The Sinclair C5: A £7 Million Toy Car
By James Grahame
The C5 was Clive Sinclair's bizarre followup to his brilliant ZX series of computers. This little trike has no RAM, no video display, and no keyboard -- it was envisioned as a tiny hybrid electric runabout that could replace the car for short jaunts at a mere 15 kmh. The product was an absolute disaster, and Sinclair was eventually forced to sell their computer assets to Amstrad after losing as much as £7 million on the C5.
Planet Sinclair has an excellent writeup on the £399 electric trike/car, along with some terrifying pictures of this tiny and slow vehicle in traffic. It's easy to see why the public didn't embrace these things in droves: even a bicycle would be safer in traffic than riding around on an overgrown child's toy.
"The C5 was promoted by Sinclair as a revolutionary advance in personal transport with the potential to replace the car.

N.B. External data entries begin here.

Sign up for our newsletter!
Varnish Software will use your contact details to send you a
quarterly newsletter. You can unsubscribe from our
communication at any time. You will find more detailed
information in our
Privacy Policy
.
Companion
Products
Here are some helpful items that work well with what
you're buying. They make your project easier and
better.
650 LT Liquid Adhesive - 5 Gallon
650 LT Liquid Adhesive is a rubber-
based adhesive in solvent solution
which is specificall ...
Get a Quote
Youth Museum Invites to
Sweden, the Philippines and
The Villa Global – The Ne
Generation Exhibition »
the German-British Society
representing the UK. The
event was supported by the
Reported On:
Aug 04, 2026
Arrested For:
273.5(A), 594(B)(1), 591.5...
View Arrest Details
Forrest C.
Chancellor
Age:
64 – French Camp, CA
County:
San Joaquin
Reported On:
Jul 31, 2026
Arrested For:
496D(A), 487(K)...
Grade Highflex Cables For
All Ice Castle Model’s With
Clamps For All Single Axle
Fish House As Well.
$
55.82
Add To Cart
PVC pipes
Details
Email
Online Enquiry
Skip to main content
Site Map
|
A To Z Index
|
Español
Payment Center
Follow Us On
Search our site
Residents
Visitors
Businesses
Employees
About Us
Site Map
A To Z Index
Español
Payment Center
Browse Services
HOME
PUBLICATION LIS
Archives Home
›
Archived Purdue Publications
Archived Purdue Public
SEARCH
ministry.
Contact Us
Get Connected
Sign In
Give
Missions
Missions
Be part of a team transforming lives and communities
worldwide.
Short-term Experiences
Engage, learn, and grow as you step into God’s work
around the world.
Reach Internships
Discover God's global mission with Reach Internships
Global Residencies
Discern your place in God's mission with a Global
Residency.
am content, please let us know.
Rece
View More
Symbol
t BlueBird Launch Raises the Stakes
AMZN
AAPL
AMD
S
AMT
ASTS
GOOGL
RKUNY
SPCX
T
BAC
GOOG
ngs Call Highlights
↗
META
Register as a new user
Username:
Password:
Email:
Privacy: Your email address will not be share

The original intention was that it would be only the first in a whole series of electric vehicles - it would have been followed the never-released C10 and C15, each successively bigger and looking more like conventional vehicles. At only £399, the C5 was a fraction of the price of a conventional car. In fact, it was not a car at all but was instead a glorified electric tricycle, powered by an electric battery with a supplementary pedal drive. It did not inspire confidence that the C5 was assembled and serviced by Hoover, better known for its washing machines, which led to unkind comparisons being made between the two product lines."